Getting started with the basic tasks of Computer Vision

Prathamesh Dinkar 27 Oct, 2021

7 min read

This article was published as a part of the Data Science Blogathon

If you are interested or planning to do anything which is related to images or videos, you should definitely consider using Computer Vision. Computer Vision (CV) is a branch of artificial intelligence (AI) that enables computers to extract meaningful information from images, videos, and other visual inputs and also take necessary actions. Examples can be self-driving cars, automatic traffic management, surveillance, image-based quality inspections, and the list goes on.

What is OpenCV?

OpenCV is a library primarily aimed at computer vision. It has all the tools that you will need while working with Computer Vision (CV). The ‘Open’ stands for Open Source and ‘CV’ stands for Computer Vision.

What will I learn?

The article contains all you need to get started with computer vision using the OpenCV library. You will feel more confident and more efficient in Computer Vision. All the code and data are present here.

Reading and displaying the images

First let’s understand how to read the image and display it, which is the basics of CV.

Reading the Image:

import numpy as np
import cv2 as cv
import matplotlib.pyplot as plt
img=cv2.imread('../input/images-for-computer-vision/tiger1.jpg')

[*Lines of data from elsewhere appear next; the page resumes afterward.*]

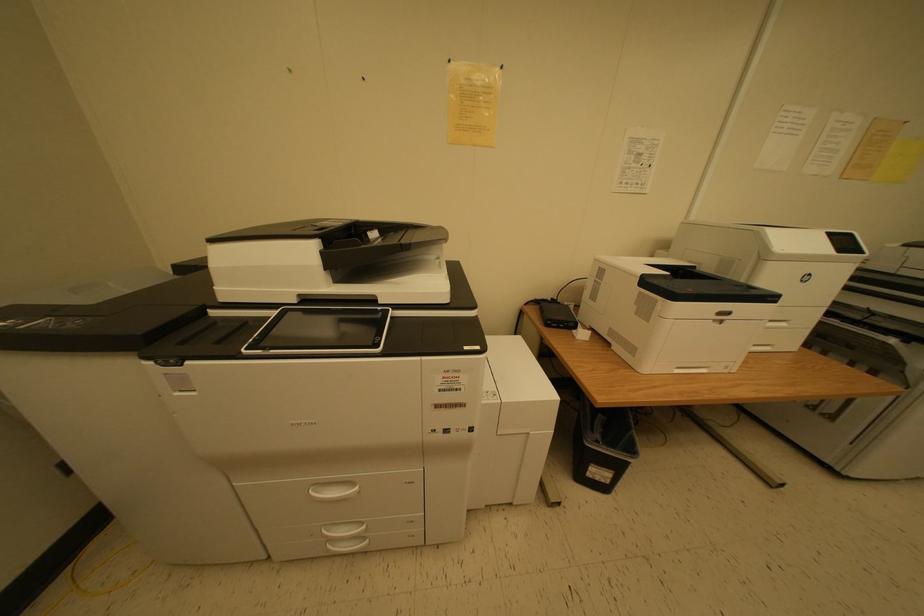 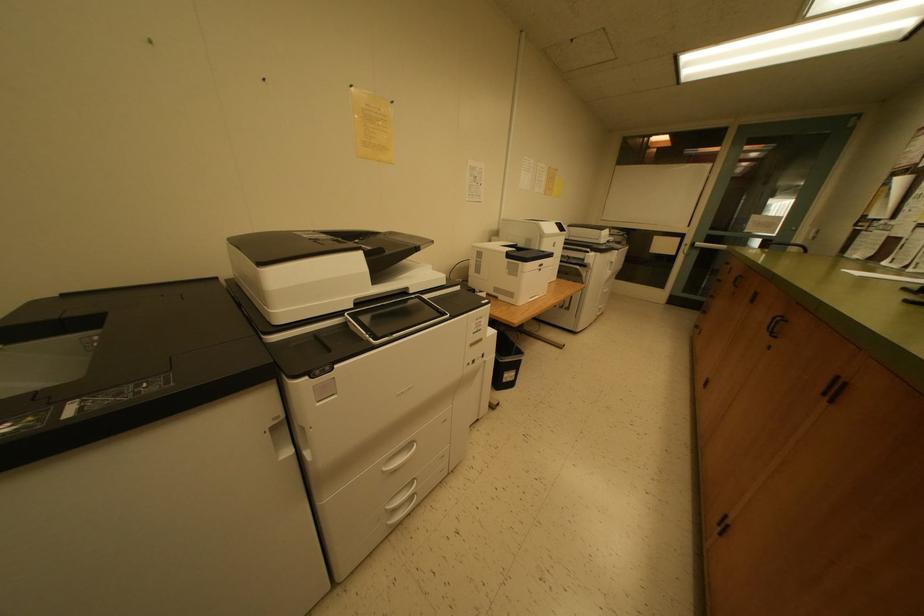 Question: Based on the continuous images, in which direction is the camera rotating? Reply with the corresponding letter.

Choices:
 (A) Left
 (B) Right
 (C) Up
 (D) Down

Answer: (B) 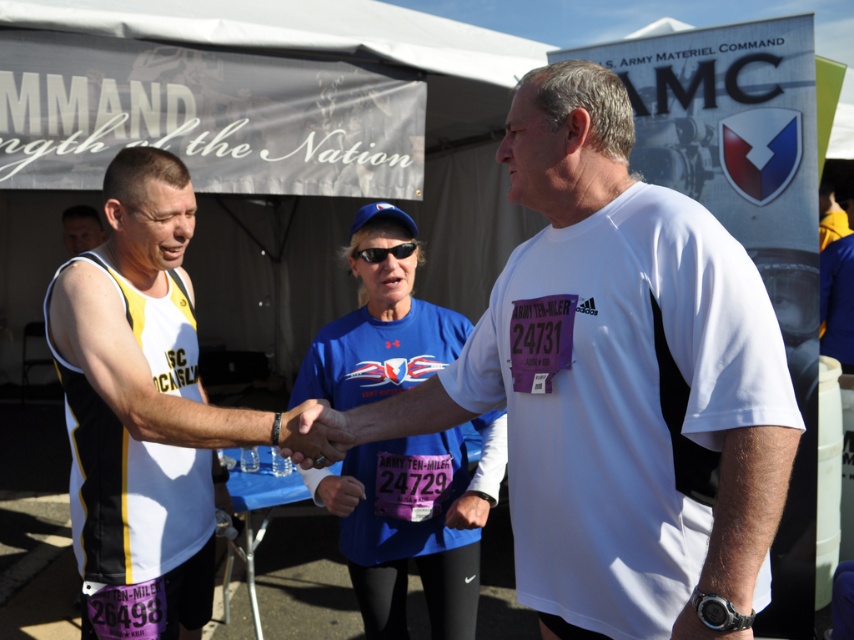 Question: Is white jersey at center below blue fabric shirt at center?

Choices:
 (A) yes
 (B) no

Answer: (B)

Question: Estimate the real-world distances between objects in this image. Which object is closer to the blue fabric shirt at center?

Choices:
 (A) white jersey at center
 (B) white matte t-shirt at center

Answer: (A)

Question: Which of the following is the closest to the observer?

Choices:
 (A) [626, 483]
 (B) [373, 490]
 (C) [129, 328]

Answer: (A)

Question: Which of these objects is positioned closest to the blue fabric shirt at center?

Choices:
 (A) white jersey at center
 (B) white matte t-shirt at center

Answer: (A)

Question: Is white jersey at center wider than blue fabric shirt at center?

Choices:
 (A) yes
 (B) no

Answer: (A)

Question: Can you confirm if white jersey at center is wider than blue fabric shirt at center?

Choices:
 (A) no
 (B) yes

Answer: (B)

The ‘img’ contains the image in the form of a numpy array. Let’s print its type and shape,

print(type(img))
print(img.shape)

The numpy array has a shape of (667, 1200, 3), where,

667 – Image height, 1200 – Image width, 3 – Number of channels,

In this case, there are RGB channels so we have 3. The original image is in the form of RGB but OpenCV reads the image as BGR by default, so we have to convert it back to RGB before displaying it.

Displaying the Image:

# Converting image from BGR to RGB for displaying
img_convert=cv.cvtColor(img, cv.COLOR_BGR2RGB)
plt.imshow(img_convert)

Drawing over Image

We can draw lines, shapes, and text an image.

# Rectangle
color=(240,150,240) # Color of the rectangle
cv.rectangle(img, (100,100),(300,300),color,thickness=10, lineType=8) ## For filled rectangle, use thickness = -1
## (100,100) are (x,y) coordinates for the top left point of the rectangle and (300, 300) are (x,y) coordinates for the bottom right point

# Circle
color=(150,260,50)
cv.circle(img, (650,350),100, color,thickness=10) ## For filled circle, use thickness = -1
## (250, 250) are (x,y) coordinates for the center of the circle and 100 is the radius

# Text
color=(50,200,100)
font=cv.FONT_HERSHEY_SCRIPT_COMPLEX
cv.putText(img, 'Save Tigers',(200,150), font, 5, color,thickness=5, lineType=20)

# Converting BGR to RGB
img_convert=cv.cvtColor(img, cv.COLOR_BGR2RGB)
plt.imshow(img_convert)

Blending Images

We can also blend two or more images with OpenCV. An image is nothing but numbers, and you can add, subtract, multiply and divide numbers and thus images. One thing to note is that the size of the images should be the same.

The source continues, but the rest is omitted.